A fifth threat is the dependence of the media on government advertisements. This is especially true of the regional and sub-regional press. Newspapers and magazines in state and district capitals often depend heavily on the largesse of state governments. As a consequence, they cannot be frank or fearless in exposing the misdeeds of the ruling party or its ministers.
A sixth threat to freedom of expression is the dependence of the media on commercial advertisements. This is especially pertinent in the case of English-language newspapers and TV channels, which cater to the affluent middle-class, those who buy automobiles, smart phones, flatscreen TVs and washing machines, and consume a massive amount of oil and gas. Companies that make these products and advertise them in the media are often given a wide berth by reporters, editors and, especially, proprietors. This form of self-censorship operates extensively in an area I know reasonably well - the environment. Detailed and first-hand reports by intrepid journalists of environmental degradation caused by mining, chemical and oil companies have been "pulled" for fear that they will offend advertisers. More often, editors simply do not commission such reports at all.
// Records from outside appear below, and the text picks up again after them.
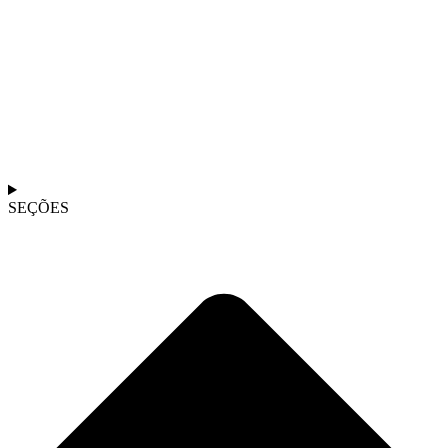
SEÇÕES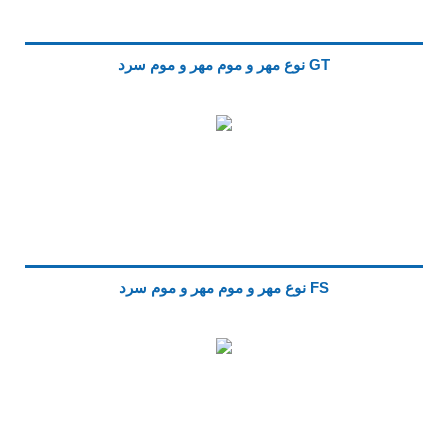
GT نوع مهر و موم مهر و موم سرد
FS نوع مهر و موم مهر و موم سرد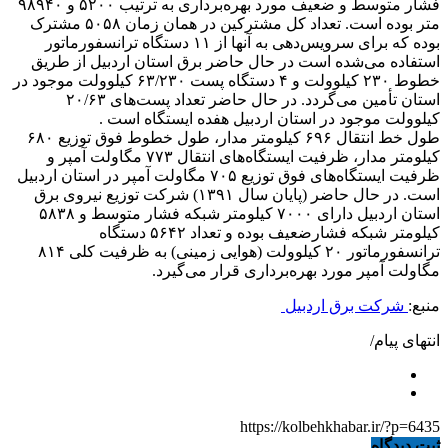
فشار متوسط و ضعیف مورد بهره‌برداری به ترتیب ۵۲۰۰ و ۹۸۹۴۰
متر بوده است. تعداد کل مشترکین در همان زمان ۵۰۵۸ مشترک
بوده که برای سرویس‌دهی به آنها از ۱۱ دستگاه ترانسفورماتور
استفاده می‌شده است در حال حاضر برق استان اردبیل از طریق
خطوط ۲۳۰ کیلوولت و ۴ دستگاه پست ۶۳/۲۳۰ کیلوولت موجود در
استان تأمین می‌گردد. در حال حاضر تعداد پست‌های ۲۰/۶۳
کیلوولت موجود در استان اردبیل هفده ایستگاه است .
طول خط انتقال ۶۹۶ کیلومتر مدار، طول خطوط فوق توزیع ۶۸۰
کیلومتر مدار، ظرفیت ایستگاه‌های انتقال ۷۷۳ مگاولت آمپر و
ظرفیت ایستگاه‌های فوق توزیع ۷۰۵ مگاولت آمپر در استان اردبیل
است. در حال حاضر (پایان سال ۱۳۹۱) شرکت توزیع نیروی برق
استان اردبیل دارای ۷۰۰۰ کیلومتر شبکه فشار متوسط و ۵۸۳۸
کیلومتر شبکه فشارضعیف بوده و تعداد ۵۶۴۲ دستگاه
ترانسفورماتور ۲۰ کیلوولت (هوایی زمینی) به ظرفیت کلی ۸۱۴
مگاولت آمپر مورد بهره‌برداری قرار می‌گیرد.
منبع:
شرکت برق اردبیل
انتهای پیام/
https://kolbehkhabar.ir/?p=6435
ثبت دیدگاه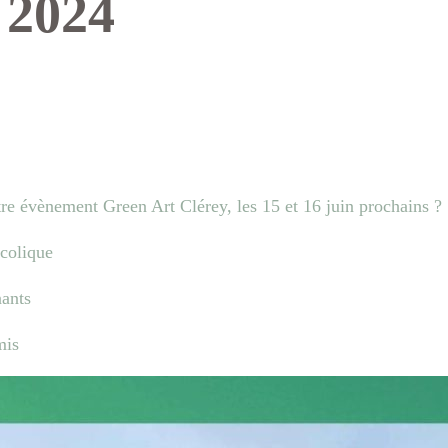
 2024
e évènement Green Art Clérey, les 15 et 16 juin prochains ?
ucolique
nants
mis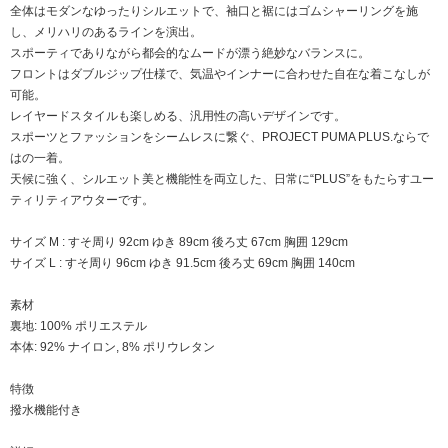
全体はモダンなゆったりシルエットで、袖口と裾にはゴムシャーリングを施
し、メリハリのあるラインを演出。
スポーティでありながら都会的なムードが漂う絶妙なバランスに。
フロントはダブルジップ仕様で、気温やインナーに合わせた自在な着こなしが
可能。
レイヤードスタイルも楽しめる、汎用性の高いデザインです。
スポーツとファッションをシームレスに繋ぐ、PROJECT PUMA PLUS.ならで
はの一着。
天候に強く、シルエット美と機能性を両立した、日常に“PLUS”をもたらすユー
ティリティアウターです。
サイズ M : すそ周り 92cm ゆき 89cm 後ろ丈 67cm 胸囲 129cm
サイズ L : すそ周り 96cm ゆき 91.5cm 後ろ丈 69cm 胸囲 140cm
素材
裏地: 100% ポリエステル
本体: 92% ナイロン, 8% ポリウレタン
特徴
撥水機能付き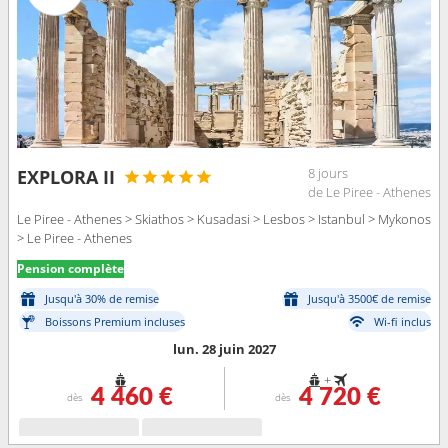
8 jours
EXPLORA II
de Le Piree - Athenes
Le Piree - Athenes > Skiathos > Kusadasi > Lesbos > Istanbul > Mykonos
> Le Piree - Athenes
Pension complète
Jusqu'à 30% de remise
Jusqu'à 3500€ de remise
Boissons Premium incluses
Wi-fi inclus
lun. 28 juin 2027
+
4 460 €
4 720 €
dès
dès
The seventh threat is constituted by careerist or ideologically driven writers. George Orwell once said that a writer must never be a loyal member of a political party. In India, too many writers and journalists identify with particular parties and even with particular individuals, pushing their patrons' agenda at considerable violence to the truth. Once again, this betrayal of intellectual freedom occurs across the political spectrum. There are writers who are propagandists for the Bharatiya Janata Party, writers who are spokesmen for the Congress, writers who are apologists for the Communist Party of India (Marxist), writers who are useful idiots for the Naxalites.
These seven threats to free expression eat away at the moral and institutional foundations of Indian democracy. To be sure, our writers, artists and film-makers enjoy greater freedom than their counterparts in semi-totalitarian countries like China or Russia. Yet, they are distinctly unfree when compared to their counterparts in thoroughbred democracies like Sweden or Canada.